What the task asks: A single number is the whole answer: how many lines in this listing contain "Panny".

Data extract:
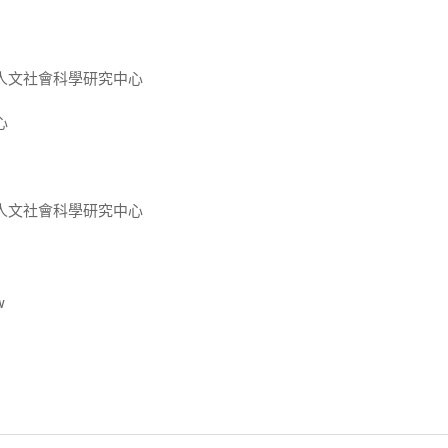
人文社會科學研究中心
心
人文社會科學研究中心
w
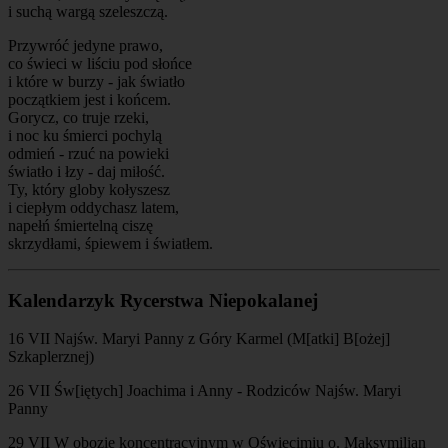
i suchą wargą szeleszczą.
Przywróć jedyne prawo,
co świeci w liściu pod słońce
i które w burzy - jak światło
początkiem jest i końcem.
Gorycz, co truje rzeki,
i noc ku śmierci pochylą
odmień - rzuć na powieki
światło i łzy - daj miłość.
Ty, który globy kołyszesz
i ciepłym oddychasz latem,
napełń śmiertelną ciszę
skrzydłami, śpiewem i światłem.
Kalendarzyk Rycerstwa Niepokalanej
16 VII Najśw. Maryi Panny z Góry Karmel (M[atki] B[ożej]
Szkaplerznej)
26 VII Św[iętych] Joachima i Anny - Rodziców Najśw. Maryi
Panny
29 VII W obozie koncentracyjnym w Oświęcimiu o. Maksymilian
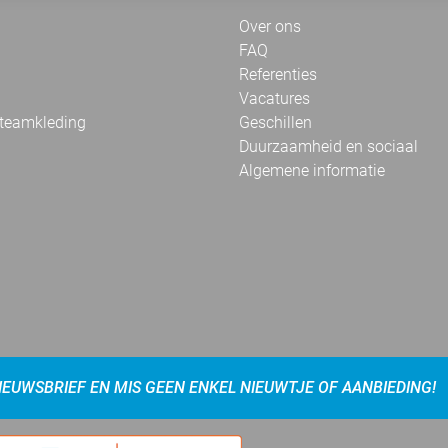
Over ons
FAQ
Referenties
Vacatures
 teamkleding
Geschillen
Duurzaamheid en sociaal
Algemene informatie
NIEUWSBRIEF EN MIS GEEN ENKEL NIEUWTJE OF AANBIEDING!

Written response: 2